(Stored data entries)
—————

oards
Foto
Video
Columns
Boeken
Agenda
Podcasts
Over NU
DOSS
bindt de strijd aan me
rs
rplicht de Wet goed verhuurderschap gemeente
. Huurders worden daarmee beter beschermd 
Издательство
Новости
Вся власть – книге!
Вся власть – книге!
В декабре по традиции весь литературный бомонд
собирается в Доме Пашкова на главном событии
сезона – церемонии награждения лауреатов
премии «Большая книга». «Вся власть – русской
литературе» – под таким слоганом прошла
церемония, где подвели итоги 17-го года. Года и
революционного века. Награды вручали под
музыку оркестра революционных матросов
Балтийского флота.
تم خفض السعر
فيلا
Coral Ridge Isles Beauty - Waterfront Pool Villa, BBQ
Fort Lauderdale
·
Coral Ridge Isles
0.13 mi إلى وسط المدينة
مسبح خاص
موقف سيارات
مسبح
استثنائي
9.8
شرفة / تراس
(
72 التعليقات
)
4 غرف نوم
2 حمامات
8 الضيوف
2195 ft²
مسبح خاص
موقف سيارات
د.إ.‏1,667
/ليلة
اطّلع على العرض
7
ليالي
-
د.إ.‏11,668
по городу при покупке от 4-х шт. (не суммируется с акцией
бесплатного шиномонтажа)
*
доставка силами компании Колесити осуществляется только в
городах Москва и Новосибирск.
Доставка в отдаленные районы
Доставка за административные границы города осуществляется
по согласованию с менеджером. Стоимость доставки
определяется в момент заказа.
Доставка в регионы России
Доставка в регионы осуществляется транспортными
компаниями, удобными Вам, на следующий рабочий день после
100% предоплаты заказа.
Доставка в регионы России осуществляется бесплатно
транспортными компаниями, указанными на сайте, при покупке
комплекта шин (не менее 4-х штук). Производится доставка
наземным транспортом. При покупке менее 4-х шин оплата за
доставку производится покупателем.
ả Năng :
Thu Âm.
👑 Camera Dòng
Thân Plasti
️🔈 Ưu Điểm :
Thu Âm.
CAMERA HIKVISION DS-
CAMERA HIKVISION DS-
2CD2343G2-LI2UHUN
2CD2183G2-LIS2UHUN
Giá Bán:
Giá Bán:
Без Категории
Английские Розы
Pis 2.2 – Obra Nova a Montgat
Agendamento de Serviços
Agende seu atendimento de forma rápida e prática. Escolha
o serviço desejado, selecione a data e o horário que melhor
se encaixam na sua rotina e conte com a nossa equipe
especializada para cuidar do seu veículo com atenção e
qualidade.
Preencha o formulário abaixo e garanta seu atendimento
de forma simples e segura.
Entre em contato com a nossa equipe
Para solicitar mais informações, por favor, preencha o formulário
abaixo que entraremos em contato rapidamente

—————

- [Exercise]: Within the data above, how many lines include the string "осуществляется"? Answer with the number by itself.

- [Written answer]: 4